You could have stopped at T(T+1) = 6V(6V+1); obviously the same by substitution.
👏👏
666 and -667
Nice one 👍
3:25
t²+t=t(t+1) =6v(6v+1) so t=v=666. Why all this math's later?
And when the one solution was 666, the other one must be - 667
Awesome!!!
Thanks a lot ⚘️
I solved this in seconds. T^2 + T is equivalent to T(T + 1) which is approximately T^2 . The SQRT(444222) is between 600 and 700. Then factorise - obviously divisible by 111. This gives 4002. Then divide by 6 which gives 666 which is between 600 and 700.

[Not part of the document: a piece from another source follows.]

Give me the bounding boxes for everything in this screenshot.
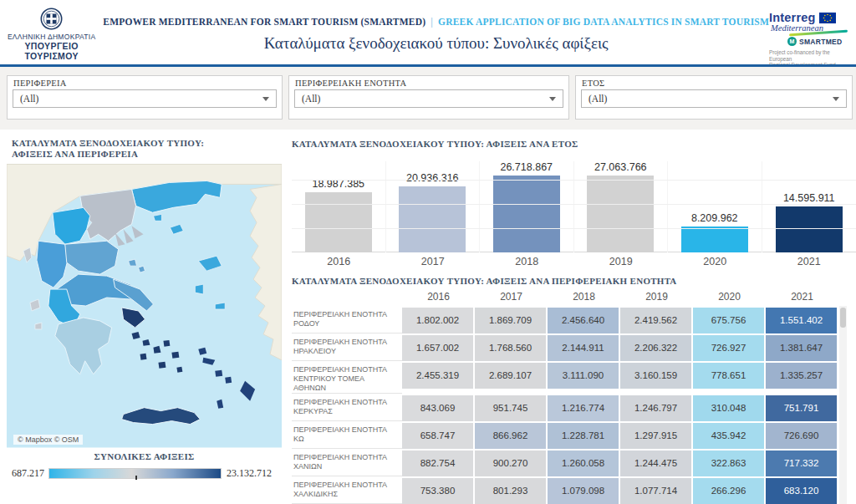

Just use t^2 + t = (6v)^2 + 6v
Brill, thank you
-167 , 166
Done in less than 30 seconds: 444222 = 222 x 2001 = 222 x 3 x 667 = 666 x 667 => (t - 666)(t + 667) = 0.
Thus t = 666 or -667.
6v(6v+1) gives 666 x 667
t(t+1) = 444222 = 666 x 667
The product of two consecutive numbers is 666 x 667.
Hence t = 666
i don't understand why you spend almost 4 min to find the solutions. at 3:48 if you replace V with 111. you can directly check that the factorisation is (t+667) * (t-666) !!!
अरे भैया मुझे ख्वाब नहि पडा था की इस प्रश्न का उत्तर 666 & - 667 है
@@vijaymaths5483 چی میگی ؟ مگر فرمول ساده حل معادله درجه دوم را هنوز نمی شناسی ؟ ax² + bx + c = 0
Hint: t*(t + 1) so nearly the square root.